What Happens in States Without Next-of-Kin Statutes?

Those states without next-of-kin statutes do not have to consider family members' wishes for an incapacitated patient's treatment. So, for example, if a patient was unconscious and on a ventilator, a hospital could decide to remove it, even if the family wanted to continue life support.

California was one such state, until a next-of-kin statute went into effect on Jan. 1, 2023. Before that, if a patient did not have a health care directive or health care power of attorney, the hospitals could make medical decisions for the patient, even if the family members opposed it.

If My State Has a Next-of-Kin Statute, Why Do I Need a Health Care Surrogate?

Many people assume they don't need a health care directive or health care surrogate if they have family members around. But you cannot control which family members will make your health care decisions if you don't have this document in your estate plan.

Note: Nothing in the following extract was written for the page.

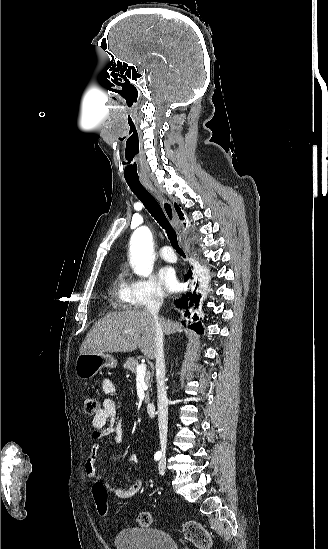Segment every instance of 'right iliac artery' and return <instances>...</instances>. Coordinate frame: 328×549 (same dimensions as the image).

For example, in the new legislation passed by California, a medical facility can choose the person to make health care decisions. First, they check for a health care directive or health care surrogate, and if they don't find one, they may choose from any of the following:

  • The spouse or domestic partner of the patient
  • An adult child or adult grandchild
  • A parent or adult sibling
  • Another adult relative or close personal friend

That list is not in order of priority, so a medical professional may follow a parent's wishes over a spouse's or domestic partner's.

Furthermore, some state statutes only allow married spouses or blood relatives to discuss your medical condition and weigh in on medical decisions. So if you have lived with your unmarried partner for 20 years, they may not have a say in your health care treatments.

What Is a Health Care Directive?

Even though health care directives are critical if you can't make your own medical decisions, only one-third of U.S. adults have health care directives, also known as an advance medical directive, advance health care directive, advance directive, or living will. A health care directive puts you in charge of your medical care, even when you cannot communicate your wishes. Within a health care directive, you can do the following:

  • Name someone as your health care agent or health care surrogate
  • Leave instructions on what life-sustaining treatments you want or don't want

Your health care surrogate gets information on your condition, has access to medical records, makes decisions in your best interest, and communicates with your family. They may also make arrangements for a nursing home or long-term care facility. With a health care directive in place, you can:

  • Make your wishes known, making it easier for your loved ones in the decision-making process. Instead of deciding (and arguing) about what you want, they can take consolation in honoring your instructions.
  • Naming one loved one as the decision maker avoids conflicting instructions to health care providers.
  • Hospitals can refuse to discuss medical information with family or loved ones without a health care directive or HIPAA form.
  • Absent any medical directives, medical professionals must take heroic measures to prolong life. For example, if an 88-year-old woman with end-stage Alzheimer's has a heart attack, they may try to resuscitate her. If you don't want this, you can put it in your health care directive.
  • You can include your wishes for treatment and life-sustaining interventions, pain and comfort medication, religious preferences, body disposition, end-of-life decisions, and organ donation.

A Health Care Directive Is an Important Part of Your Estate Plan

Many people know a will is helpful for your loved ones when you die. However, a health care directive is a critical component of your estate plan or advance care planning while you are alive. When creating your estate plan, consider adding a health care directive so your family and friends can fulfill your wishes for medical treatment and end-of-life care.